Atenolol uptake from pharmaceutical sources onto carbon aerogel prepared by supercritical CO2 drying

[Display omitted] •Equilibrium of Atenolol sorption onto carbon aerogel was reached after 150 min.•Sorption data showed good fit to pseudo-first-order and Chrastil’s models.•qmax of 76.66 mg g−1 pronounced large potential of aerogel for Atenolol removal.•Developed surface area and mesoporosity in the sorbent’s structure were confirmed. Atenolol (ATL) is a popular medication which is widely used to treat hypertension and angina. It is often found in aqueous environments, posing potential risk to human health and ecological well-being. In this study, carbon aerogel was prepared by supercritical CO2 drying of resorcinol–formaldehyde resin subsequently carbonized at 600 °C in an inert atmosphere. This porous material was characterized by SEM, BET, FTIR, and XRD and used for the first time for the removal of ATL from aqueous solutions under varying experimental conditions. Carbon aerogel in the form of microbeads exhibited a relatively high specific surface area of 376.02 m2/g and median pore radius of 9.83 nm.

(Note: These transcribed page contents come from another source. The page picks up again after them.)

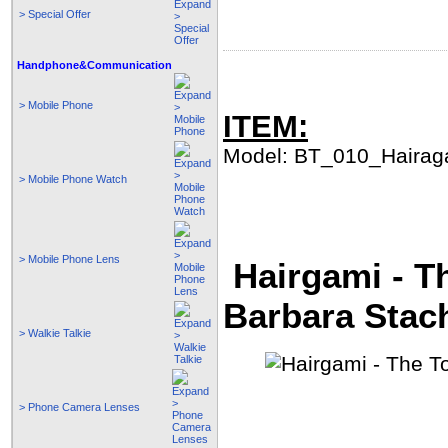
> Special Offer
Handphone&Communication
> Mobile Phone
ITEM:
Model: BT_010_Hairag
> Mobile Phone Watch
> Mobile Phone Lens
Hairgami - Th
Barbara Stac
> Walkie Talkie
> Phone Camera Lenses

The isotherm models of Langmuir, Freundlich, Temkin, Redlich-Peterson and Brouers-Sotolongo were used to interpret the equilibrium data. Although most of the applied models fitted the data well, the calculated values for maximum sorption capacity (qmax) showed a huge deviation when compared to experimental value of 76.66 mg/g. The pseudo-first and pseudo-second-order kinetic models, Chrastil’s model, and the intraparticle diffusion model were employed for fitting the kinetic data. The rate of the process was rapid with most of the uptake attained in the first 20 min of the contacting. The sorption optimum was achieved at pH pH 9.0 and for sorbent’s dosage of 750 mg/L. Reusability study of the spent aerogel conducted in seven cycles evidenced slight decrease of approximately 1 % in removal efficiency across the cycles indicating that the sorbent maintained its high effectiveness and stability throughout its usage.